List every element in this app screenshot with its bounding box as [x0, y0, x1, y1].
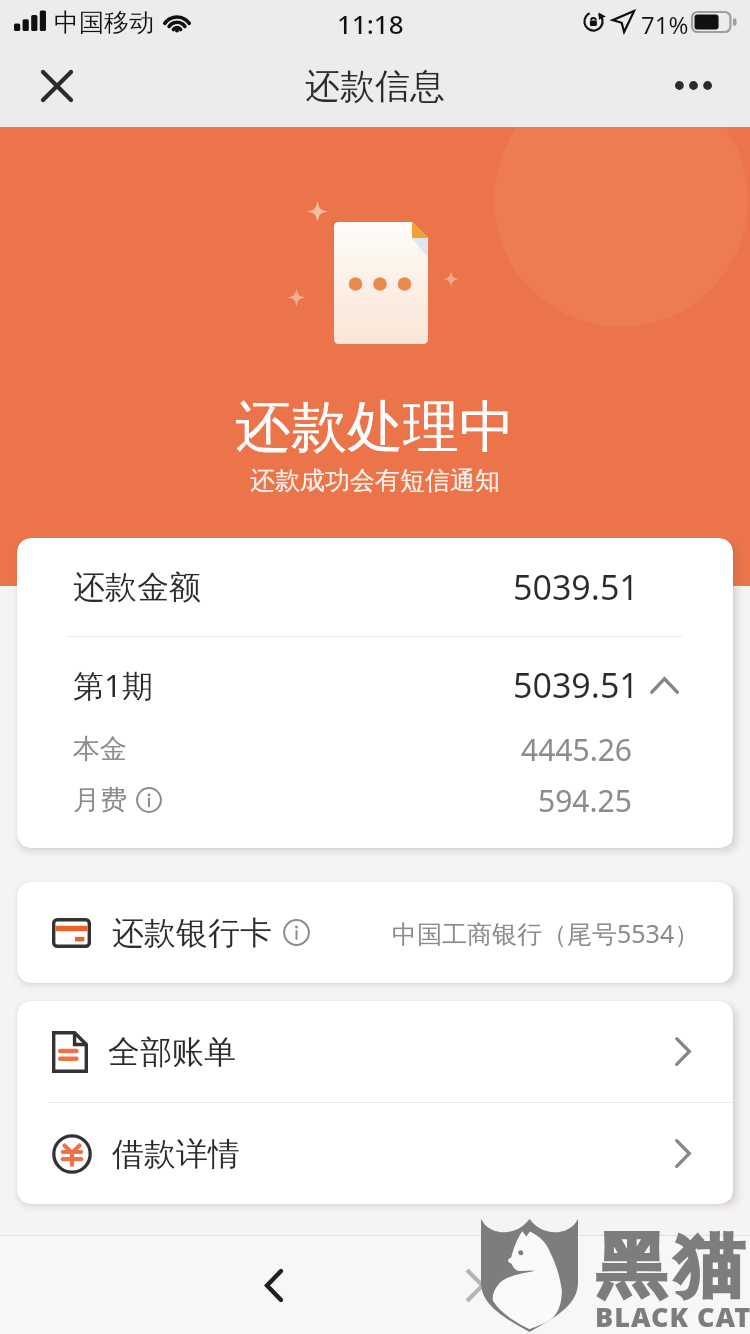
button[interactable]: 还款金额	[17, 538, 733, 636]
button[interactable]: Close	[14, 44, 100, 127]
staticText: 还款成功会有短信通知	[250, 465, 500, 496]
staticText: 还款信息	[305, 64, 445, 108]
staticText: 中国工商银行（尾号5534）	[392, 916, 700, 950]
staticText: 5039.51	[513, 564, 639, 610]
staticText: 还款金额	[73, 567, 201, 607]
staticText: 11:18	[337, 6, 404, 41]
staticText: 4445.26	[521, 729, 632, 770]
staticText: 71%	[641, 8, 689, 41]
staticText: 全部账单	[108, 1032, 236, 1072]
staticText: 借款详情	[112, 1134, 240, 1174]
button[interactable]: Close	[437, 1240, 527, 1330]
button[interactable]: Back	[229, 1240, 319, 1330]
staticText: 还款银行卡	[112, 913, 272, 953]
staticText: 594.25	[538, 780, 632, 821]
button[interactable]: 借款详情	[17, 1103, 733, 1204]
staticText: 5039.51	[513, 662, 639, 708]
button[interactable]: More options	[650, 44, 736, 127]
button[interactable]: 还款银行卡	[17, 882, 733, 983]
button[interactable]: 第1期	[17, 637, 733, 733]
staticText: 月费	[73, 783, 127, 817]
staticText: 第1期	[73, 664, 153, 706]
staticText: 黑猫	[592, 1223, 748, 1311]
staticText: 中国移动	[54, 7, 154, 38]
staticText: 本金	[73, 732, 127, 766]
staticText: BLACK CAT	[595, 1298, 750, 1334]
button[interactable]: 全部账单	[17, 1001, 733, 1102]
staticText: 还款处理中	[235, 392, 515, 463]
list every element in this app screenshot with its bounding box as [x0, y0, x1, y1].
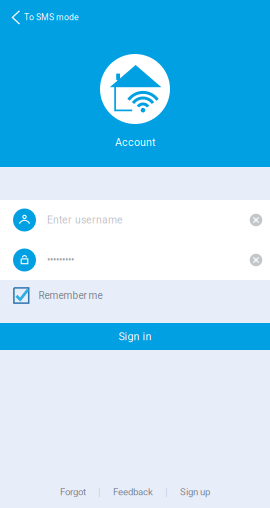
button[interactable]: Feedback — [113, 484, 153, 500]
staticText: Remember me — [39, 290, 103, 301]
button[interactable]: Remember me — [0, 287, 270, 304]
staticText: Enter username — [47, 214, 123, 226]
button[interactable]: Clear — [242, 240, 270, 280]
staticText: Forgot — [60, 486, 86, 498]
staticText: Sign in — [118, 330, 152, 343]
button[interactable]: Forgot — [60, 484, 86, 500]
button[interactable]: Sign up — [180, 484, 210, 500]
staticText: Account — [115, 136, 155, 148]
staticText: Feedback — [113, 486, 153, 498]
button[interactable]: To SMS mode — [0, 0, 79, 25]
button[interactable]: Sign in — [0, 323, 270, 350]
staticText: | — [165, 486, 168, 498]
staticText: Sign up — [180, 486, 210, 498]
button[interactable]: Clear — [242, 200, 270, 240]
staticText: | — [98, 486, 101, 498]
staticText: ••••••••• — [47, 254, 74, 266]
staticText: To SMS mode — [24, 12, 79, 22]
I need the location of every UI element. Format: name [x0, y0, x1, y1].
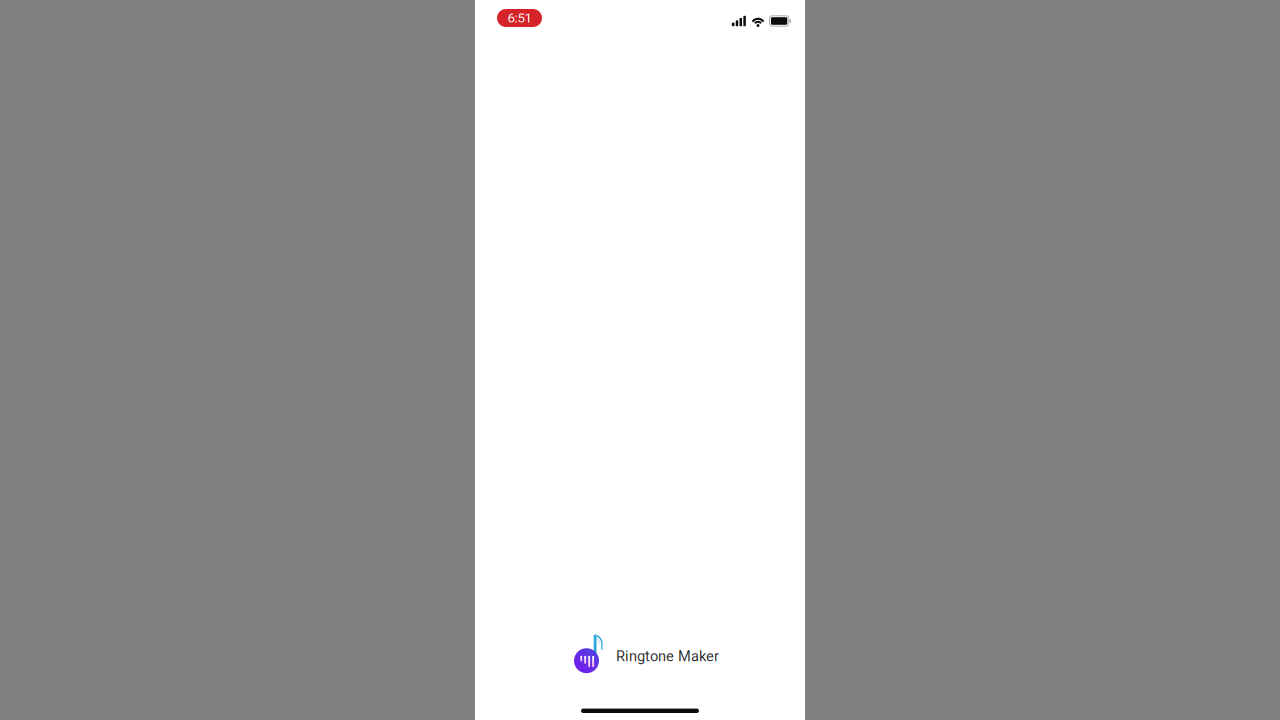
staticText: 6:51	[508, 10, 532, 26]
button[interactable]: Return to call	[497, 9, 542, 27]
staticText: Ringtone Maker	[616, 648, 719, 665]
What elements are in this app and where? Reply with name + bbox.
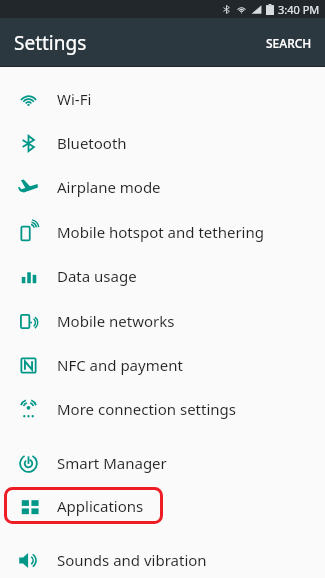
button[interactable]: Smart Manager — [0, 441, 325, 485]
button[interactable]: Mobile hotspot and tethering — [0, 210, 325, 254]
staticText: Data usage — [57, 266, 137, 286]
button[interactable]: Sounds and vibration — [0, 538, 325, 578]
button[interactable]: Wi-Fi — [0, 77, 325, 121]
staticText: Applications — [57, 496, 144, 516]
button[interactable]: Applications — [0, 484, 325, 528]
button[interactable]: NFC and payment — [0, 343, 325, 387]
staticText: More connection settings — [57, 399, 236, 419]
staticText: Bluetooth — [57, 133, 127, 153]
staticText: Settings — [14, 30, 87, 56]
button[interactable]: Data usage — [0, 254, 325, 298]
staticText: Mobile hotspot and tethering — [57, 222, 264, 242]
staticText: SEARCH — [266, 35, 312, 51]
button[interactable]: Bluetooth — [0, 121, 325, 165]
staticText: Mobile networks — [57, 311, 175, 331]
staticText: Wi-Fi — [57, 89, 92, 109]
button[interactable]: More connection settings — [0, 387, 325, 431]
staticText: Smart Manager — [57, 453, 167, 473]
staticText: NFC and payment — [57, 355, 183, 375]
button[interactable]: SEARCH — [253, 23, 325, 63]
button[interactable]: Mobile networks — [0, 299, 325, 343]
staticText: Sounds and vibration — [57, 550, 207, 570]
staticText: Airplane mode — [57, 177, 161, 197]
staticText: 3:40 PM — [278, 2, 320, 17]
button[interactable]: Airplane mode — [0, 165, 325, 209]
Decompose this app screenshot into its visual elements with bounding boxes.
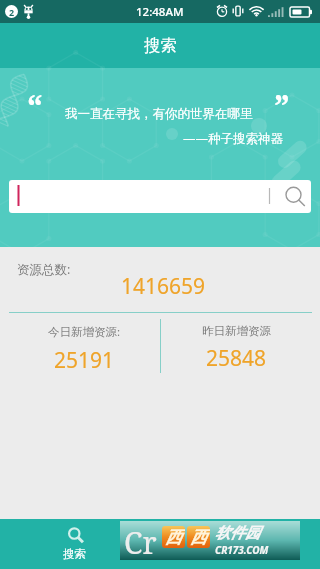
staticText: 25848 xyxy=(206,344,267,373)
button[interactable]: 今日新增资源: xyxy=(9,313,160,379)
staticText: 资源总数: xyxy=(17,261,71,278)
button[interactable]: 搜索 xyxy=(21,519,128,569)
staticText: 搜索 xyxy=(144,35,177,56)
staticText: 今日新增资源: xyxy=(48,324,121,340)
staticText: 1416659 xyxy=(121,272,206,301)
button[interactable]: 昨日新增资源 xyxy=(161,313,312,379)
staticText: 软件园 xyxy=(215,524,260,543)
staticText: ” xyxy=(274,84,290,128)
staticText: 西 xyxy=(190,527,207,548)
staticText: “ xyxy=(27,84,43,128)
staticText: CR173.COM xyxy=(215,543,269,557)
staticText: Cr xyxy=(124,522,157,561)
staticText: 2 xyxy=(9,6,15,18)
staticText: 西 xyxy=(165,527,182,548)
staticText: 搜索 xyxy=(63,547,86,561)
staticText: 我一直在寻找，有你的世界在哪里 xyxy=(65,106,253,122)
staticText: 25191 xyxy=(54,346,115,375)
staticText: ——种子搜索神器 xyxy=(183,130,284,147)
button[interactable]: 搜索框 xyxy=(9,180,311,213)
staticText: 昨日新增资源 xyxy=(202,324,271,338)
staticText: 12:48AM xyxy=(136,4,184,20)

-------------------------

To do
Repeat the data above exactly, images excluded.

Response
List every element in this app screenshot with its bounding box as [x0, y0, x1, y1].
button[interactable]: 还款金额	[17, 538, 733, 636]
button[interactable]: Close	[14, 44, 100, 127]
staticText: 还款成功会有短信通知	[250, 465, 500, 496]
staticText: 还款信息	[305, 64, 445, 108]
staticText: 中国工商银行（尾号5534）	[392, 916, 700, 950]
staticText: 5039.51	[513, 564, 639, 610]
staticText: 还款金额	[73, 567, 201, 607]
staticText: 11:18	[337, 6, 404, 41]
staticText: 4445.26	[521, 729, 632, 770]
staticText: 71%	[641, 8, 689, 41]
staticText: 全部账单	[108, 1032, 236, 1072]
staticText: 借款详情	[112, 1134, 240, 1174]
button[interactable]: Close	[437, 1240, 527, 1330]
button[interactable]: Back	[229, 1240, 319, 1330]
staticText: 还款银行卡	[112, 913, 272, 953]
staticText: 594.25	[538, 780, 632, 821]
button[interactable]: 借款详情	[17, 1103, 733, 1204]
staticText: 5039.51	[513, 662, 639, 708]
button[interactable]: More options	[650, 44, 736, 127]
button[interactable]: 还款银行卡	[17, 882, 733, 983]
button[interactable]: 第1期	[17, 637, 733, 733]
staticText: 月费	[73, 783, 127, 817]
staticText: 第1期	[73, 664, 153, 706]
staticText: 黑猫	[592, 1223, 748, 1311]
staticText: 中国移动	[54, 7, 154, 38]
staticText: 本金	[73, 732, 127, 766]
staticText: BLACK CAT	[595, 1298, 750, 1334]
button[interactable]: 全部账单	[17, 1001, 733, 1102]
staticText: 还款处理中	[235, 392, 515, 463]
list every element in this app screenshot with its bounding box as [x0, y0, x1, y1].
button[interactable]: Feedback — [113, 484, 153, 500]
staticText: Remember me — [39, 290, 103, 301]
button[interactable]: Remember me — [0, 287, 270, 304]
staticText: Enter username — [47, 214, 123, 226]
button[interactable]: Clear — [242, 240, 270, 280]
staticText: Forgot — [60, 486, 86, 498]
staticText: Sign in — [118, 330, 152, 343]
button[interactable]: Forgot — [60, 484, 86, 500]
button[interactable]: Sign up — [180, 484, 210, 500]
staticText: Account — [115, 136, 155, 148]
staticText: Feedback — [113, 486, 153, 498]
button[interactable]: To SMS mode — [0, 0, 79, 25]
button[interactable]: Sign in — [0, 323, 270, 350]
staticText: | — [165, 486, 168, 498]
staticText: Sign up — [180, 486, 210, 498]
button[interactable]: Clear — [242, 200, 270, 240]
staticText: | — [98, 486, 101, 498]
staticText: ••••••••• — [47, 254, 74, 266]
staticText: To SMS mode — [24, 12, 79, 22]
I need the location of every UI element. Format: name [x0, y0, x1, y1].
staticText: 6:51	[508, 10, 532, 26]
button[interactable]: Return to call	[497, 9, 542, 27]
staticText: Ringtone Maker	[616, 648, 719, 665]
What elements are in this app and where? Reply with name + bbox.
button[interactable]: Smart Manager — [0, 441, 325, 485]
button[interactable]: Mobile hotspot and tethering — [0, 210, 325, 254]
staticText: Data usage — [57, 266, 137, 286]
button[interactable]: Sounds and vibration — [0, 538, 325, 578]
button[interactable]: Wi-Fi — [0, 77, 325, 121]
staticText: Applications — [57, 496, 144, 516]
button[interactable]: Applications — [0, 484, 325, 528]
button[interactable]: NFC and payment — [0, 343, 325, 387]
staticText: More connection settings — [57, 399, 236, 419]
staticText: Bluetooth — [57, 133, 127, 153]
staticText: Settings — [14, 30, 87, 56]
button[interactable]: Data usage — [0, 254, 325, 298]
staticText: Mobile hotspot and tethering — [57, 222, 264, 242]
staticText: SEARCH — [266, 35, 312, 51]
button[interactable]: Bluetooth — [0, 121, 325, 165]
staticText: Mobile networks — [57, 311, 175, 331]
staticText: Wi-Fi — [57, 89, 92, 109]
button[interactable]: More connection settings — [0, 387, 325, 431]
staticText: Smart Manager — [57, 453, 167, 473]
staticText: NFC and payment — [57, 355, 183, 375]
button[interactable]: SEARCH — [253, 23, 325, 63]
button[interactable]: Mobile networks — [0, 299, 325, 343]
staticText: Sounds and vibration — [57, 550, 207, 570]
staticText: Airplane mode — [57, 177, 161, 197]
staticText: 3:40 PM — [278, 2, 320, 17]
button[interactable]: Airplane mode — [0, 165, 325, 209]
Decompose this app screenshot into its visual elements with bounding boxes.
staticText: 25848 xyxy=(206,344,267,373)
button[interactable]: 今日新增资源: xyxy=(9,313,160,379)
staticText: 资源总数: xyxy=(17,261,71,278)
button[interactable]: 搜索 xyxy=(21,519,128,569)
staticText: 搜索 xyxy=(144,35,177,56)
staticText: 今日新增资源: xyxy=(48,324,121,340)
staticText: 1416659 xyxy=(121,272,206,301)
button[interactable]: 昨日新增资源 xyxy=(161,313,312,379)
staticText: 软件园 xyxy=(215,524,260,543)
staticText: ” xyxy=(274,84,290,128)
staticText: 西 xyxy=(190,527,207,548)
staticText: “ xyxy=(27,84,43,128)
staticText: CR173.COM xyxy=(215,543,269,557)
staticText: Cr xyxy=(124,522,157,561)
staticText: 2 xyxy=(9,6,15,18)
staticText: 西 xyxy=(165,527,182,548)
staticText: 搜索 xyxy=(63,547,86,561)
staticText: 我一直在寻找，有你的世界在哪里 xyxy=(65,106,253,122)
staticText: 25191 xyxy=(54,346,115,375)
staticText: ——种子搜索神器 xyxy=(183,130,284,147)
button[interactable]: 搜索框 xyxy=(9,180,311,213)
staticText: 昨日新增资源 xyxy=(202,324,271,338)
staticText: 12:48AM xyxy=(136,4,184,20)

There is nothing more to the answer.